Crystals of monosodium urate monohydrate enhance lipopolysaccharide-induced release of interleukin 1β by mononuclear cells through a caspase 1-mediated process
- E J Giamarellos-Bourboulis1,2,3,
- M Mouktaroudi1,2,3,
- E Bodar1,2,
- J van der Ven1,2,
- B-J Kullberg1,2,
- M G Netea1,2,
- J W M van der Meer1,2
- 1Department of Internal Medicine, University Medical Centre St Radboud, Nijmegen, The Netherlands
- 2Nijmegen University Centre for Infectious Diseases, Nijmegen, The Netherlands
- 3Fourth Department of Internal Medicine, University of Athens, Medical School, Athens, Greece
- E J Giamarellos-Bourboulis, Fourth Department of Internal Medicine, Attikon University Hospital, 1 Rimini Street, 124 62 Athens, Greece;
- Accepted 24 March 2008
- Published Online First 4 April 2008
Objective: Recent studies suggest that crystals of monosodium urate (MSU), deposited in joints of patients with acute gouty arthritis, activate the NACHT domain, leucine-rich repeat and pyrin domain-containing protein (NALP)3 inflammasome. In the present study we have investigated whether production of proinflammatory cytokines by crystals was exacerbated during costimulation with Toll-like receptor (TLR) ligands.
Methods: Mononuclear cells of 22 healthy donors were stimulated by various concentrations of MSU crystals in the absence or presence of lipopolysaccharide (LPS), Pam3Cys and flagellin. Production of tumour necrosis factor α (TNFα), interleukin (IL)1β and IL6, as well as the intracellular concentrations of proIL1β were measured by ELISA. mRNA transcripts of TNFα and IL1β were assessed by real-time PCR. Stimulation experiments were also performed with peripheral blood mononuclear cells (PBMCs) of one patient carrying a NALP3 mutation.

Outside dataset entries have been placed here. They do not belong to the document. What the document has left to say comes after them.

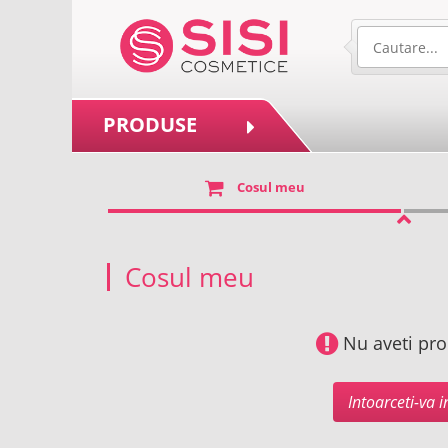
PRODUSE
Cosul meu
Cosul meu
Nu aveti pro
Intoarceti-va 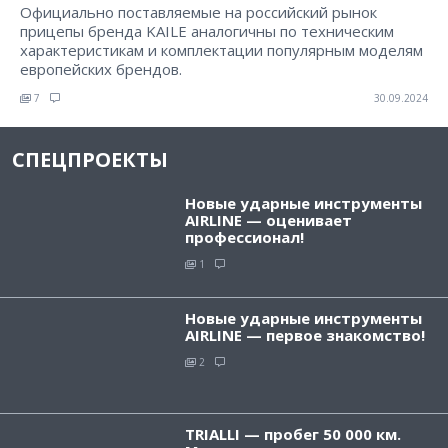
Официально поставляемые на российский рынок
прицепы бренда KAILE аналогичны по техническим
характеристикам и комплектации популярным моделям
европейских брендов.
7
30.09.2024
СПЕЦПРОЕКТЫ
Новые ударные инструменты
AIRLINE — оценивает
профессионал!
1
Новые ударные инструменты
AIRLINE — первое знакомство!
2
TRIALLI — пробег 50 000 км.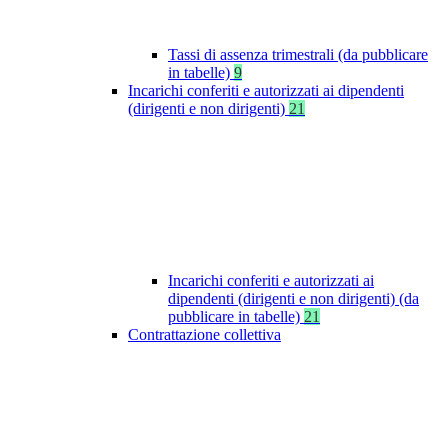
Tassi di assenza trimestrali (da pubblicare
in tabelle)
9
Incarichi conferiti e autorizzati ai dipendenti
(dirigenti e non dirigenti)
21
Incarichi conferiti e autorizzati ai
dipendenti (dirigenti e non dirigenti) (da
pubblicare in tabelle)
21
Contrattazione collettiva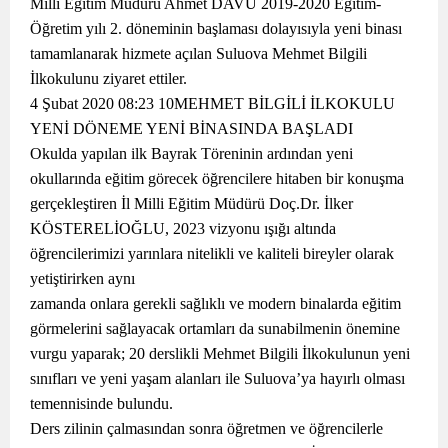
Milli Eğitim Müdürü Ahmet DAVU 2019-2020 Eğitim-
Öğretim yılı 2. döneminin başlaması dolayısıyla yeni binası
tamamlanarak hizmete açılan Suluova Mehmet Bilgili
İlkokulunu ziyaret ettiler.
4 Şubat 2020 08:23 10MEHMET BİLGİLİ İLKOKULU
YENİ DÖNEME YENİ BİNASINDA BAŞLADI
Okulda yapılan ilk Bayrak Töreninin ardından yeni
okullarında eğitim görecek öğrencilere hitaben bir konuşma
gerçekleştiren İl Milli Eğitim Müdürü Doç.Dr. İlker
KÖSTERELİOĞLU, 2023 vizyonu ışığı altında
öğrencilerimizi yarınlara nitelikli ve kaliteli bireyler olarak
yetiştirirken aynı
zamanda onlara gerekli sağlıklı ve modern binalarda eğitim
görmelerini sağlayacak ortamları da sunabilmenin önemine
vurgu yaparak; 20 derslikli Mehmet Bilgili İlkokulunun yeni
sınıfları ve yeni yaşam alanları ile Suluova’ya hayırlı olması
temennisinde bulundu.
Ders zilinin çalmasından sonra öğretmen ve öğrencilerle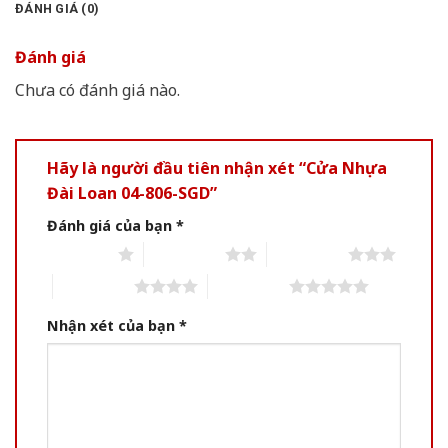
ĐÁNH GIÁ (0)
Đánh giá
Chưa có đánh giá nào.
Hãy là người đầu tiên nhận xét “Cửa Nhựa
Đài Loan 04-806-SGD”
Đánh giá của bạn
*
1 of 5 stars
2 of 5 stars
3 of 5 stars
4 of 5 stars
5 of 5 stars
Nhận xét của bạn
*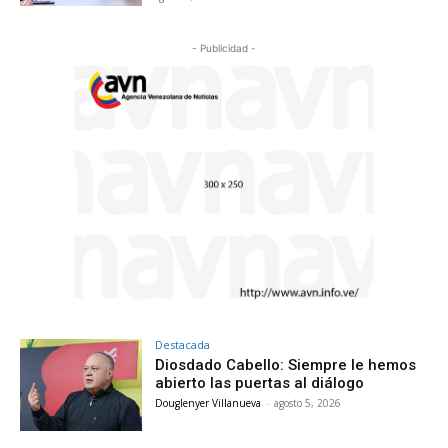
- Publicidad -
Destacada
Diosdado Cabello: Siempre le hemos
abierto las puertas al diálogo
Douglenyer Villanueva
-
agosto 5, 2026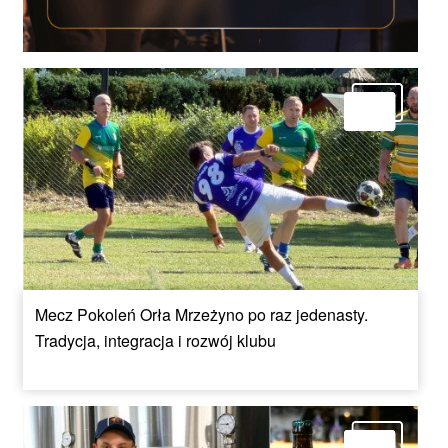
Mecz Pokoleń Orła Mrzeżyno po raz jedenasty.
Tradycja, integracja i rozwój klubu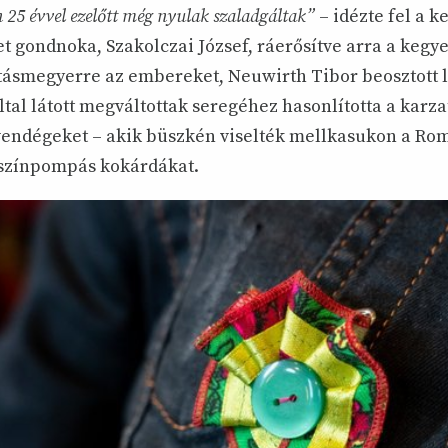
n 25 évvel ezelőtt még nyulak szaladgáltak”
– idézte fel a k
et gondnoka, Szakolczai József, ráerősítve arra a keg
tásmegyerre az embereket, Neuwirth Tibor beosztott l
ltal látott megváltottak seregéhez hasonlította a karza
vendégeket – akik büszkén viselték mellkasukon a Ro
, színpompás kokárdákat.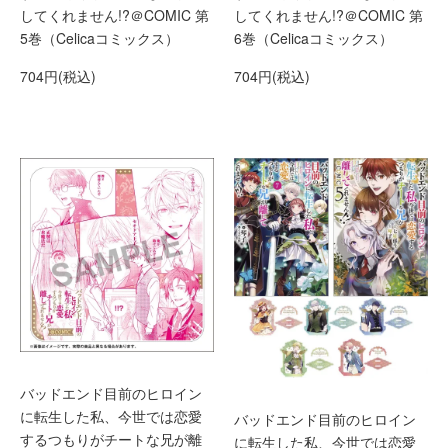
してくれません!?＠COMIC 第
してくれません!?＠COMIC 第
5巻（Celicaコミックス）
6巻（Celicaコミックス）
704円(税込)
704円(税込)
バッドエンド目前のヒロイン
に転生した私、今世では恋愛
バッドエンド目前のヒロイン
するつもりがチートな兄が離
に転生した私、今世では恋愛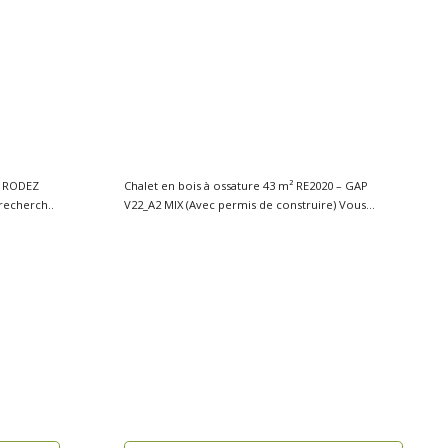
– RODEZ
Chalet en bois à ossature 43 m² RE2020 – GAP
 de construire) Vous recherch..
V22_A2 MIX (Avec permis de construire) Vous
reche..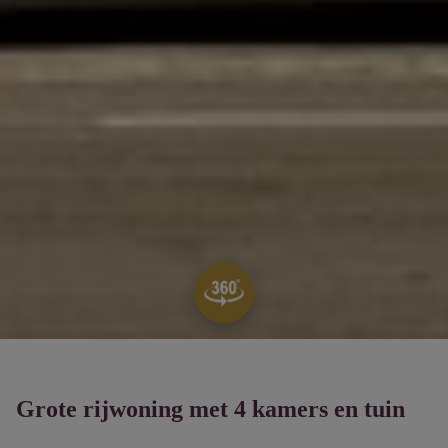
Grote rijwoning met 4 kamers en tuin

Results: MSU induced a moderate release of IL1β and IL6, but not of TNFα. Urate crystals amplified IL1β production stimulated by the TLR4 ligand LPS, while no synergy was apparent for IL6 production. In addition, no synergy between urate crystals and Pam3Cys (TLR2 ligand) or flagellin (TLR5 ligand) was apparent. The synergy between urate crystals and LPS was directed at the level of the NALP3 inflammasome, as it was present only when active IL1β was measured, but not at the level of IL1 mRNA or proIL1β. The synergy between LPS and MSU crystals ceased to exist in the presence of a caspase 1 inhibitor.
Conclusions: MSU crystals act in synergy with LPS for the induction of enhanced release of IL1β. Increased cleavage of proIL1β by urate-activated caspase 1 is proposed as the underlying mechanism.
Competing interests: None.
Ethics approval: Ethics approval was obtained.